WHAT THE EXERCISE ASKS: Among the lines below, a stretch begins at the one with "Virtual Reality (VR)" and ends at the one with "outside their na". Repeat that stretch exactly, ends included.

(Beginning of DATA TO PROCESS)

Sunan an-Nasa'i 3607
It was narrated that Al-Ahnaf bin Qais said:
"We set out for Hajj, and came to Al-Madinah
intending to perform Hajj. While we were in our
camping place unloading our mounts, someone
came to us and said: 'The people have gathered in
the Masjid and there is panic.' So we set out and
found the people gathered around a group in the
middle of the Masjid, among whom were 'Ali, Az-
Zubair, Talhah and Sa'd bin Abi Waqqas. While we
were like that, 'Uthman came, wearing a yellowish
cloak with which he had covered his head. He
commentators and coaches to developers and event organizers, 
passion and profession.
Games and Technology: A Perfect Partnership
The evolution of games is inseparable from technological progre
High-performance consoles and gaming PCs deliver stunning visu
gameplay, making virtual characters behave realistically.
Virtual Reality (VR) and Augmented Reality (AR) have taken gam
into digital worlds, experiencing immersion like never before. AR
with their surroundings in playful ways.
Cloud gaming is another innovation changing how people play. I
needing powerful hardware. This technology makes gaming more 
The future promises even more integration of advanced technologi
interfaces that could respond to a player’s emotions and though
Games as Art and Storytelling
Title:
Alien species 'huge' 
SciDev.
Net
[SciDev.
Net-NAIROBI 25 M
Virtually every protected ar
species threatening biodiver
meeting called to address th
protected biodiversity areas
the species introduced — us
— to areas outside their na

(End of DATA TO PROCESS)
(Beginning of DATA TO PROCESS)

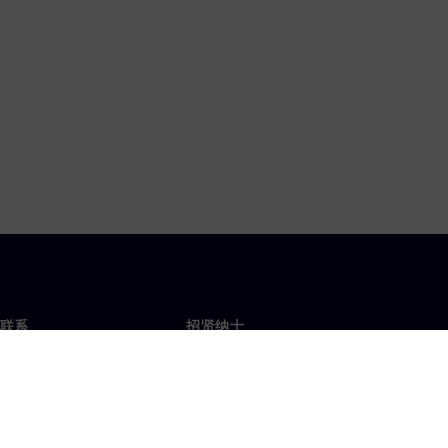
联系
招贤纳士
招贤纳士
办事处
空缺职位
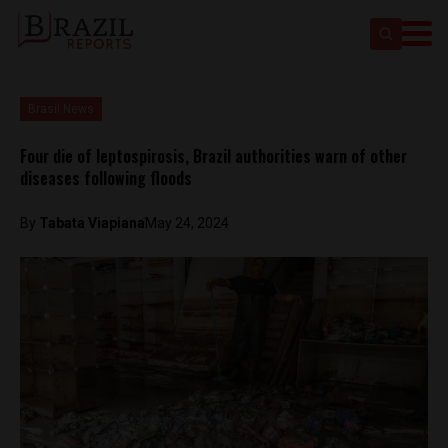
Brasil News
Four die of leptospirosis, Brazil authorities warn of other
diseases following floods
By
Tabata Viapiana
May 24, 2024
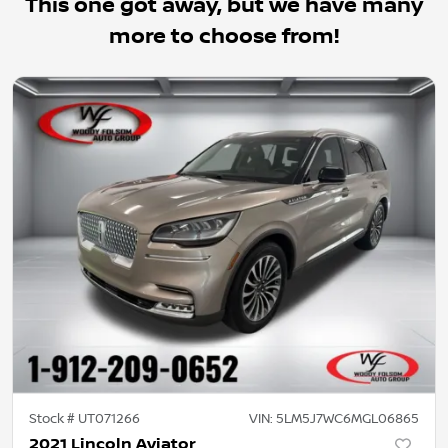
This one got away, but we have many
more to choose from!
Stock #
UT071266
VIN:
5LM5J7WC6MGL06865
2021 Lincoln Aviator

(End of DATA TO PROCESS)

EXPECTED ANSWER:
Virtual Reality (VR) and Augmented Reality (AR) have taken gam
into digital worlds, experiencing immersion like never before. AR
with their surroundings in playful ways.
Cloud gaming is another innovation changing how people play. I
needing powerful hardware. This technology makes gaming more 
The future promises even more integration of advanced technologi
interfaces that could respond to a player’s emotions and though
Games as Art and Storytelling
Title:
Alien species 'huge' 
SciDev.
Net
[SciDev.
Net-NAIROBI 25 M
Virtually every protected ar
species threatening biodiver
meeting called to address th
protected biodiversity areas
the species introduced — us
— to areas outside their na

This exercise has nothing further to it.